-- The task --
Transcribe the data that follows. Match it character for character.

-- The input --
═══

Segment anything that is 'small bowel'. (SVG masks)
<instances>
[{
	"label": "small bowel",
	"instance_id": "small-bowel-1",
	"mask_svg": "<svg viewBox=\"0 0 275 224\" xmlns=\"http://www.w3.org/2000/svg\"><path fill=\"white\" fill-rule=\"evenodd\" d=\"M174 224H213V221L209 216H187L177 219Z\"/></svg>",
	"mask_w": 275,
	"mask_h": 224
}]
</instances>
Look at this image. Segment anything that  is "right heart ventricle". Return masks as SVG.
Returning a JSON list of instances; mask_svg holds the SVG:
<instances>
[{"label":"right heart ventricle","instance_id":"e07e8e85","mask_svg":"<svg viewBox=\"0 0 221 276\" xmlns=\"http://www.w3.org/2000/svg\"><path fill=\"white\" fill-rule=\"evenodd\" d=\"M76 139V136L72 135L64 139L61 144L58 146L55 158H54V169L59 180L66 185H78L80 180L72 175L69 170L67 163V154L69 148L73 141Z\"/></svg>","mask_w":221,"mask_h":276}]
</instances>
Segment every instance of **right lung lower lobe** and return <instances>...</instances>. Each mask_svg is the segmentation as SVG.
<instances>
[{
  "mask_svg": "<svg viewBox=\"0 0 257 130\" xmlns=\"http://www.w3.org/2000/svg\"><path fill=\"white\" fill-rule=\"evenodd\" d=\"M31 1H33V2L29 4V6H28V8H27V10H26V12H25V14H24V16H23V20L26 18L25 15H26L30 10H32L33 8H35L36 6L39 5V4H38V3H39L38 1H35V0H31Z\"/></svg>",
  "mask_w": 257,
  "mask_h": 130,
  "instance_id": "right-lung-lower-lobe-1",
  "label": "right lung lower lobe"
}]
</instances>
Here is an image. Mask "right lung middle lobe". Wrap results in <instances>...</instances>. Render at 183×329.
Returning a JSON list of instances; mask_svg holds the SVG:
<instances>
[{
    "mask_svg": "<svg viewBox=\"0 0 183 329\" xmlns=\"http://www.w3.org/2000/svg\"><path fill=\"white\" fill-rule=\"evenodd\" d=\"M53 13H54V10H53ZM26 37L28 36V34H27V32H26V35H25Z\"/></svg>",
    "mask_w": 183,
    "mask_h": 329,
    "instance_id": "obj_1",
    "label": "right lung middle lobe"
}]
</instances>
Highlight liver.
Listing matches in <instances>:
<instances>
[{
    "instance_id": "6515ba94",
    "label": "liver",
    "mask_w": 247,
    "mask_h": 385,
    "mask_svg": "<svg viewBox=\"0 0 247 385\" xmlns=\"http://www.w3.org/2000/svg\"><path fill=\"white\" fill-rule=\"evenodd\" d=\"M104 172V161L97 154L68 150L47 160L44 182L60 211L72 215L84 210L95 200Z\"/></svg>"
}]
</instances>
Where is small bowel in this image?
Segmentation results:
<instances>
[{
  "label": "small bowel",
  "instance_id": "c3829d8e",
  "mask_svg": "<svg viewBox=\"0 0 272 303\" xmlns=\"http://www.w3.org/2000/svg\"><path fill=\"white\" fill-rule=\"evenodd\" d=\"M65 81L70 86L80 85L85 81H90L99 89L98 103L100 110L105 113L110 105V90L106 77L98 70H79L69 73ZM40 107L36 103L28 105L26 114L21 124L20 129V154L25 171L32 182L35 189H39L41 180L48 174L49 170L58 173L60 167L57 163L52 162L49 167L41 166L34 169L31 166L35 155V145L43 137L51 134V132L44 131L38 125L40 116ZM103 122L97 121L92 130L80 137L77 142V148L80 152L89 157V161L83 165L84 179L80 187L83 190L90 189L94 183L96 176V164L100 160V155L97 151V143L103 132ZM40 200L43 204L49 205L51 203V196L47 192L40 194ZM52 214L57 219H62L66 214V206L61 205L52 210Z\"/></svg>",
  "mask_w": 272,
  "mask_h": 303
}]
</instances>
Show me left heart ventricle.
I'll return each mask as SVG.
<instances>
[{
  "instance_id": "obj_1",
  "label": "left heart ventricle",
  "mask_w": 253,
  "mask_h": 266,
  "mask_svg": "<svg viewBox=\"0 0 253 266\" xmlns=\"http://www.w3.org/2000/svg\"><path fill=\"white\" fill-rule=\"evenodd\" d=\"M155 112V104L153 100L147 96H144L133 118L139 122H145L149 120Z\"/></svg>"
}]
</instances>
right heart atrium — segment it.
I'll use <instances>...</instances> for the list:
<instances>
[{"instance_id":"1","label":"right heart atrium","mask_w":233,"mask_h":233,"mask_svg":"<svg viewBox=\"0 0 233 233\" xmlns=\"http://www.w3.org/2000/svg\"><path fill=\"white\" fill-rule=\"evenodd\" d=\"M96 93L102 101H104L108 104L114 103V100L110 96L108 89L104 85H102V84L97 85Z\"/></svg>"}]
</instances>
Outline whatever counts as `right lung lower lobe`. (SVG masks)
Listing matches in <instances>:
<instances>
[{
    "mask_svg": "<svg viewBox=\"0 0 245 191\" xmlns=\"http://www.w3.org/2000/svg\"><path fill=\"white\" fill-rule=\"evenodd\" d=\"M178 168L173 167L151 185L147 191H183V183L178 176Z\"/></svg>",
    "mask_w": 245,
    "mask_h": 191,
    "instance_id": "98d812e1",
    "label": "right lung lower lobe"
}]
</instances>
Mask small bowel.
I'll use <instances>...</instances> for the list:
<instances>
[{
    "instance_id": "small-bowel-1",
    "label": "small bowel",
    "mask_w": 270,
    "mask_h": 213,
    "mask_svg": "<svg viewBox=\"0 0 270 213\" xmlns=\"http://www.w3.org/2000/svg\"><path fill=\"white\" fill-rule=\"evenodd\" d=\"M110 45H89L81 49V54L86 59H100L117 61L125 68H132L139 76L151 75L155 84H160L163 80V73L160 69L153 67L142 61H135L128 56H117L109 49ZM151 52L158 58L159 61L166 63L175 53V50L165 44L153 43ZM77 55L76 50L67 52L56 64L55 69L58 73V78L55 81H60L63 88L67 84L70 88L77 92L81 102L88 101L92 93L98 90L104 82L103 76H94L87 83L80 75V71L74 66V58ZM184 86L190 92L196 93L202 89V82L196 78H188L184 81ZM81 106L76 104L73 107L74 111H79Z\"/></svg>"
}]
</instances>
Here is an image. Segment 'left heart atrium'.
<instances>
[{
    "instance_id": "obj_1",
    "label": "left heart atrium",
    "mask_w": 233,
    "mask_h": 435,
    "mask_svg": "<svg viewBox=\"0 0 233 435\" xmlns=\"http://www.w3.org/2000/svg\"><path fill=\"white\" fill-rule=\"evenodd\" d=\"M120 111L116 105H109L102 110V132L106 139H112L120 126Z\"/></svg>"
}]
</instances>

═══

-- Your solution --
Segment anything that is 'small bowel'. (SVG masks)
<instances>
[{
	"label": "small bowel",
	"instance_id": "small-bowel-1",
	"mask_svg": "<svg viewBox=\"0 0 275 224\" xmlns=\"http://www.w3.org/2000/svg\"><path fill=\"white\" fill-rule=\"evenodd\" d=\"M174 224H213V221L209 216H187L177 219Z\"/></svg>",
	"mask_w": 275,
	"mask_h": 224
}]
</instances>
Look at this image. Segment anything that  is "right heart ventricle". Return masks as SVG.
Returning a JSON list of instances; mask_svg holds the SVG:
<instances>
[{"label":"right heart ventricle","instance_id":"e07e8e85","mask_svg":"<svg viewBox=\"0 0 221 276\" xmlns=\"http://www.w3.org/2000/svg\"><path fill=\"white\" fill-rule=\"evenodd\" d=\"M76 139V136L72 135L64 139L61 144L58 146L55 158H54V169L59 180L66 185H78L80 180L72 175L69 170L67 163V154L69 148L73 141Z\"/></svg>","mask_w":221,"mask_h":276}]
</instances>
Segment every instance of **right lung lower lobe** and return <instances>...</instances>. Each mask_svg is the segmentation as SVG.
<instances>
[{
  "mask_svg": "<svg viewBox=\"0 0 257 130\" xmlns=\"http://www.w3.org/2000/svg\"><path fill=\"white\" fill-rule=\"evenodd\" d=\"M31 1H33V2L29 4V6H28V8H27V10H26V12H25V14H24V16H23V20L26 18L25 15H26L30 10H32L33 8H35L36 6L39 5V4H38V3H39L38 1H35V0H31Z\"/></svg>",
  "mask_w": 257,
  "mask_h": 130,
  "instance_id": "right-lung-lower-lobe-1",
  "label": "right lung lower lobe"
}]
</instances>
Here is an image. Mask "right lung middle lobe". Wrap results in <instances>...</instances>. Render at 183×329.
Returning a JSON list of instances; mask_svg holds the SVG:
<instances>
[{
    "mask_svg": "<svg viewBox=\"0 0 183 329\" xmlns=\"http://www.w3.org/2000/svg\"><path fill=\"white\" fill-rule=\"evenodd\" d=\"M53 13H54V10H53ZM26 37L28 36V34H27V32H26V35H25Z\"/></svg>",
    "mask_w": 183,
    "mask_h": 329,
    "instance_id": "obj_1",
    "label": "right lung middle lobe"
}]
</instances>
Highlight liver.
Listing matches in <instances>:
<instances>
[{
    "instance_id": "6515ba94",
    "label": "liver",
    "mask_w": 247,
    "mask_h": 385,
    "mask_svg": "<svg viewBox=\"0 0 247 385\" xmlns=\"http://www.w3.org/2000/svg\"><path fill=\"white\" fill-rule=\"evenodd\" d=\"M104 172V161L97 154L68 150L47 160L44 182L60 211L72 215L84 210L95 200Z\"/></svg>"
}]
</instances>
Where is small bowel in this image?
Segmentation results:
<instances>
[{
  "label": "small bowel",
  "instance_id": "c3829d8e",
  "mask_svg": "<svg viewBox=\"0 0 272 303\" xmlns=\"http://www.w3.org/2000/svg\"><path fill=\"white\" fill-rule=\"evenodd\" d=\"M65 81L70 86L80 85L85 81H90L99 89L98 103L100 110L105 113L110 105V90L106 77L98 70H79L69 73ZM40 107L36 103L28 105L26 114L21 124L20 129V154L25 171L32 182L35 189H39L41 180L48 174L49 170L58 173L60 167L57 163L52 162L49 167L41 166L34 169L31 166L35 155V145L43 137L51 134V132L44 131L38 125L40 116ZM103 122L97 121L92 130L80 137L77 142V148L80 152L89 157V161L83 165L84 179L80 187L83 190L90 189L94 183L96 176V164L100 160V155L97 151V143L103 132ZM40 200L43 204L49 205L51 203V196L47 192L40 194ZM52 214L57 219H62L66 214V206L61 205L52 210Z\"/></svg>",
  "mask_w": 272,
  "mask_h": 303
}]
</instances>
Show me left heart ventricle.
I'll return each mask as SVG.
<instances>
[{
  "instance_id": "obj_1",
  "label": "left heart ventricle",
  "mask_w": 253,
  "mask_h": 266,
  "mask_svg": "<svg viewBox=\"0 0 253 266\" xmlns=\"http://www.w3.org/2000/svg\"><path fill=\"white\" fill-rule=\"evenodd\" d=\"M155 112V104L153 100L147 96H144L133 118L139 122H145L149 120Z\"/></svg>"
}]
</instances>
right heart atrium — segment it.
I'll use <instances>...</instances> for the list:
<instances>
[{"instance_id":"1","label":"right heart atrium","mask_w":233,"mask_h":233,"mask_svg":"<svg viewBox=\"0 0 233 233\" xmlns=\"http://www.w3.org/2000/svg\"><path fill=\"white\" fill-rule=\"evenodd\" d=\"M96 93L102 101H104L108 104L114 103V100L110 96L108 89L104 85H102V84L97 85Z\"/></svg>"}]
</instances>
Outline whatever counts as `right lung lower lobe`. (SVG masks)
Listing matches in <instances>:
<instances>
[{
    "mask_svg": "<svg viewBox=\"0 0 245 191\" xmlns=\"http://www.w3.org/2000/svg\"><path fill=\"white\" fill-rule=\"evenodd\" d=\"M178 168L173 167L151 185L147 191H183V183L178 176Z\"/></svg>",
    "mask_w": 245,
    "mask_h": 191,
    "instance_id": "98d812e1",
    "label": "right lung lower lobe"
}]
</instances>
Mask small bowel.
I'll use <instances>...</instances> for the list:
<instances>
[{
    "instance_id": "small-bowel-1",
    "label": "small bowel",
    "mask_w": 270,
    "mask_h": 213,
    "mask_svg": "<svg viewBox=\"0 0 270 213\" xmlns=\"http://www.w3.org/2000/svg\"><path fill=\"white\" fill-rule=\"evenodd\" d=\"M110 45H89L81 49V54L86 59H100L117 61L125 68H132L139 76L151 75L155 84H160L163 80V73L160 69L153 67L142 61H135L128 56H117L109 49ZM151 52L158 58L159 61L166 63L175 53V50L165 44L153 43ZM77 55L76 50L67 52L56 64L55 69L58 73V78L55 81H60L63 88L67 84L70 88L77 92L81 102L88 101L92 93L98 90L104 82L103 76H94L87 83L80 75V71L74 66V58ZM184 86L190 92L196 93L202 89V82L196 78H188L184 81ZM81 106L76 104L73 107L74 111H79Z\"/></svg>"
}]
</instances>
Here is an image. Segment 'left heart atrium'.
<instances>
[{
    "instance_id": "obj_1",
    "label": "left heart atrium",
    "mask_w": 233,
    "mask_h": 435,
    "mask_svg": "<svg viewBox=\"0 0 233 435\" xmlns=\"http://www.w3.org/2000/svg\"><path fill=\"white\" fill-rule=\"evenodd\" d=\"M120 111L116 105H109L102 110V132L106 139H112L120 126Z\"/></svg>"
}]
</instances>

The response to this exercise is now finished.